AI tools for automated game testing

back to our blogs

AI tools for automated game testing

AI for Games Testing Contributors

By Matthew Bedder (Machine Learning researcher), David Beattie (Senior software engineer) and Haitham Bou Ammar (Reinforcement Learning team leader). has crafted a specialised tool that solves a crucial problem for game developers: how can they ensure that levels are playable and completable after a design change? Like Tuneable AI, it's one way our agents can autonomously help developers save time and resources by tackling the core issues in gaming: Is the user experience everything the designers intended? How can user-difficulty be personalized? How can one be sure the whole thing just works?

Game development's mix of technical and non-technical people – designers, programmers, artists, sound engineers – can make it hard to identify when someone makes a change that “breaks” a game. Developers commonly try to solve this using by using either hard-coded scripts or human testers to run through their games looking for issues. Neither approach is ideal. Simple scripts can break as a result of even the smallest change, and more complex ones are costly to implement and maintain. User testing certainly can bring to light both technical and experiential issues, but at even greater expense.
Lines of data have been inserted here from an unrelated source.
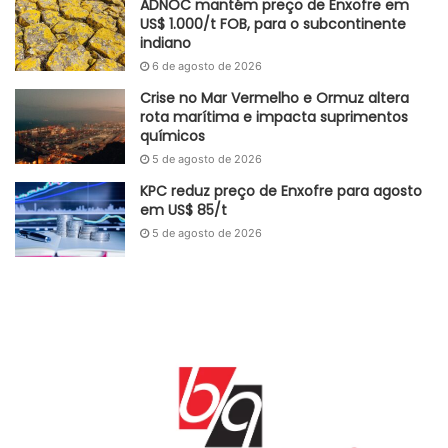
ADNOC mantém preço de Enxofre em
US$ 1.000/t FOB, para o subcontinente
indiano
6 de agosto de 2026
Crise no Mar Vermelho e Ormuz altera
rota marítima e impacta suprimentos
químicos
5 de agosto de 2026
KPC reduz preço de Enxofre para agosto
em US$ 85/t
5 de agosto de 2026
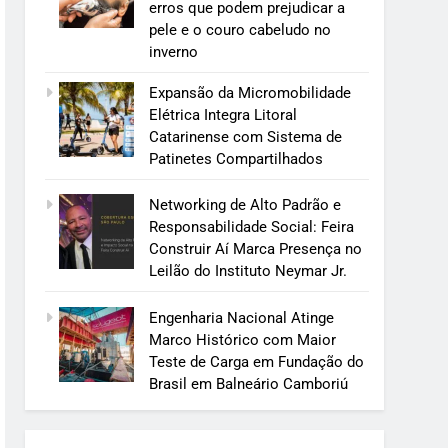
erros que podem prejudicar a
pele e o couro cabeludo no
inverno
Expansão da Micromobilidade
Elétrica Integra Litoral
Catarinense com Sistema de
Patinetes Compartilhados
Networking de Alto Padrão e
Responsabilidade Social: Feira
Construir Aí Marca Presença no
Leilão do Instituto Neymar Jr.
Engenharia Nacional Atinge
Marco Histórico com Maior
Teste de Carga em Fundação do
Brasil em Balneário Camboriú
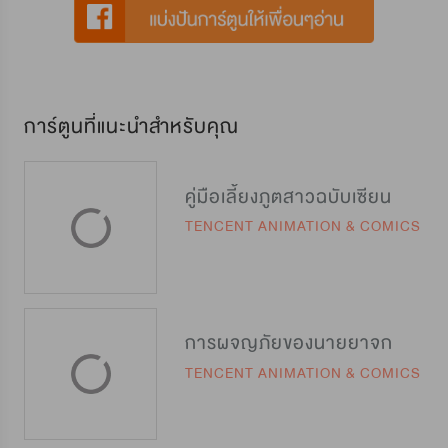
การ์ตูนที่แนะนำสำหรับคุณ
คู่มือเลี้ยงภูตสาวฉบับเซียน
TENCENT ANIMATION & COMICS
การผจญภัยของนายยาจก
TENCENT ANIMATION & COMICS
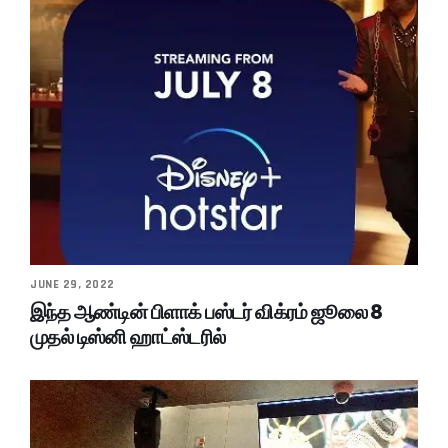
JUNE 29, 2022
இந்த ஆண்டின் பிளாக் பஸ்டர் விக்ரம் ஜூலை 8
முதல் டிஸ்னி ஹாட்ஸ்டரில்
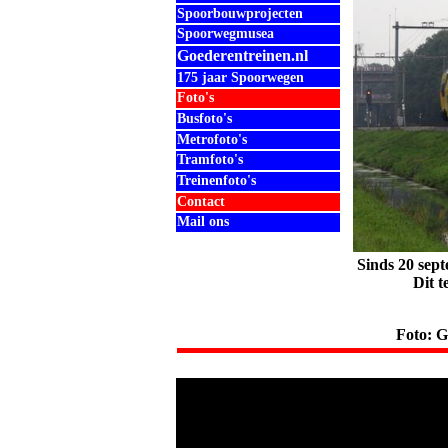
Spoorbouwprojecten
Spoorwegmusea
Goederentreinen.nl
175 jaar Spoorwegen
Foto's
Busfoto's
Metrofoto's
Tramfoto's
Treinenfoto's
Contact
Mail ons
.
Sinds 20 sept
.
Dit t
.
.
.
Foto: G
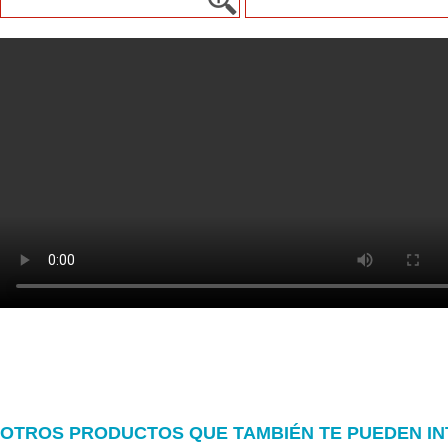
OTROS PRODUCTOS QUE TAMBIÉN TE PUEDEN I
It’s infeasible to expect users to test after every change, so developers must often do the job themselves, further wasting valuable development time. When added to existing continuous integration tooling, our agents allow developers to identify the impacts of changes made to a game, replacing existing test scripts and supplementing user testing.
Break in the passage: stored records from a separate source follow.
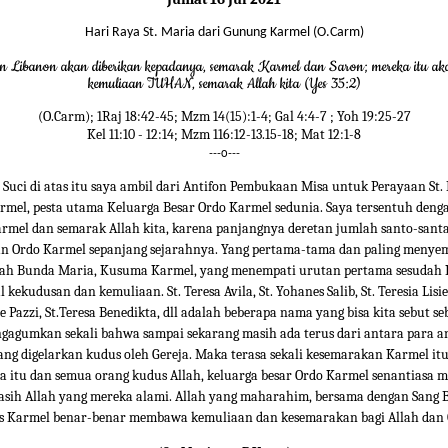
Hari Raya St. Maria dari Gunung Karmel (O.Carm)
 Libanon akan diberikan kepadanya, semarak Karmel dan Saron; mereka itu ak
kemuliaan TUHAN, semarak Allah kita (Yes 35:2)
(O.Carm); 1Raj 18:42-45; Mzm 14(15):1-4; Gal 4:4-7 ; Yoh 19:25-27
Kel 11:10 - 12:14; Mzm 116:12-13.15-18; Mat 12:1-8
---o---
 Suci di atas itu saya ambil dari Antifon Pembukaan Misa untuk Perayaan St.
mel, pesta utama Keluarga Besar Ordo Karmel sedunia. Saya tersentuh deng
rmel dan semarak Allah kita, karena panjangnya deretan jumlah santo-santa
an Ordo Karmel sepanjang sejarahnya. Yang pertama-tama dan paling meny
ah Bunda Maria, Kusuma Karmel, yang menempati urutan pertama sesudah K
 kekudusan dan kemuliaan. St. Teresa Avila, St. Yohanes Salib, St. Teresia Lisie
 Pazzi, St.Teresa Benedikta, dll adalah beberapa nama yang bisa kita sebut se
gagumkan sekali bahwa sampai sekarang masih ada terus dari antara para a
ng digelarkan kudus oleh Gereja. Maka terasa sekali kesemarakan Karmel it
a itu dan semua orang kudus Allah, keluarga besar Ordo Karmel senantiasa
asih Allah yang mereka alami. Allah yang maharahim, bersama dengan Sang
s Karmel benar-benar membawa kemuliaan dan kesemarakan bagi Allah dan 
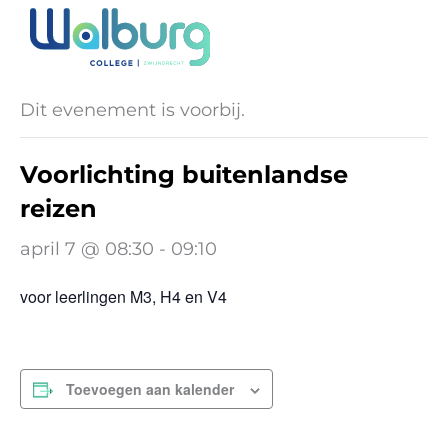
Ga
naar
« Alle Evenementen
de
inhoud
Dit evenement is voorbij.
Voorlichting buitenlandse
reizen
april 7 @ 08:30
-
09:10
voor leerlingen M3, H4 en V4
Toevoegen aan kalender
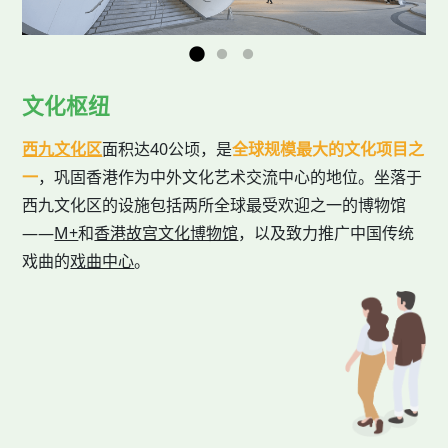
文化枢纽
西九文化区
面积达40公顷，是
全球规模最大的文化项目之
一
，巩固香港作为中外文化艺术交流中心的地位。坐落于
西九文化区的设施包括两所全球最受欢迎之一的博物馆
——
M+
和
香港故宫文化博物馆
，以及致力推广中国传统
戏曲的
戏曲中心
。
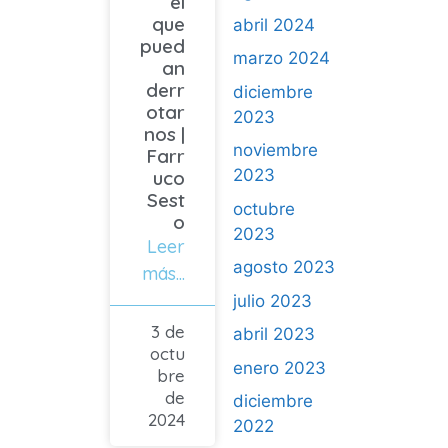
el
que
abril 2024
pued
marzo 2024
an
derr
diciembre
otar
2023
nos |
noviembre
Farr
2023
uco
Sest
octubre
o
2023
Leer
agosto 2023
más...
julio 2023
3 de
abril 2023
octu
enero 2023
bre
de
diciembre
2024
2022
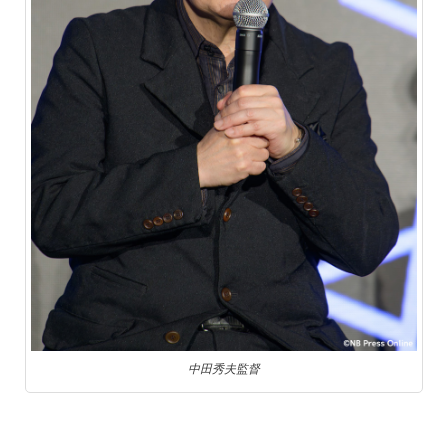
中田秀夫監督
To demonstrate this approach, we’ve created a highly simplified game development scenario. We start by hooking up our testing platform to Minecraft’s open source Project Malmo interface, which has a realistic, complex codebase and faces common testing challenges. Once that’s done, we start training an agent to run through a level and reach a goal within the game. For simplicity’s sake, we’ve set up a very simple navigation task that consists of one level containing a few rooms with doors between them. The agent needs to find its way to a block that represents the goal in one of the rooms. When it starts training over the level, things can look a bit chaotic:

But our agents are smart and it doesn’t take them long to learn to achieve mission goals with high accuracy: it soon figures out an optimal route. Once it becomes proficient, we can report statistics on what it did and how long it took, performance metrics for the game engine and so on. If we’re happy with the numbers, we have a baseline for comparison.

Post Training Optimal

Time to try and break things. First an easy challenge. Our game artists come in and change all the temporary level textures with new artwork. We rerun the previously trained agent to confirm that it’s still able to solve the mission.

Palette Change No Issues

When we compare the generated report to our baseline, we can see that the changes don’t have a negative impact on our metrics. We can accept the changes and adopt them as a new performance baseline.

If we follow the same process after a more significant change, such as moving some of the elements of the level around, we can identify and report on this as well. Here we’ve made a relatively innocuous change: replacing the easily avoided lava pit with part of a wall and keeping everything else the same. We just re-run the agent we’d previously trained, and the automatically generated report highlights areas that might be of concern.

Minor Change Minor Issues

There’s a small impact on performance  - it turns out that the new wall adds more light sources, slightly increasing our CPU usage and locally decreasing the frame rate. We can then use this data to make an informed choice about whether this change was worth the cost.

Finally, even larger changes that force the agent to completely alter its trajectory are detected and reported on - alerting us to potential issues. By adding levers to the doors, the designers have created a much more challenging problem that can effectively force the agent to take much longer to find a solution (we've sped up the middle section of the video to shorten viewing time.) The agent eventually manages to reach the goal but reports what could be a serious issue to the testing or design team.

Major Change Possible Serious Issue

And so it goes. The agent, and thousands like it, can run through levels at great speed detecting and reporting on the impacts of changes big and small, freeing up human testers for more interesting tasks and letting designers and developers get on with what they do best: making great games.

This is just the start for the games testing platform. We’ll keep expanding our gaming toolbox with core technologies for finding hard-to-track bugs, load testing servers in MMORPGs and making user experiences ever more personalised – and fun.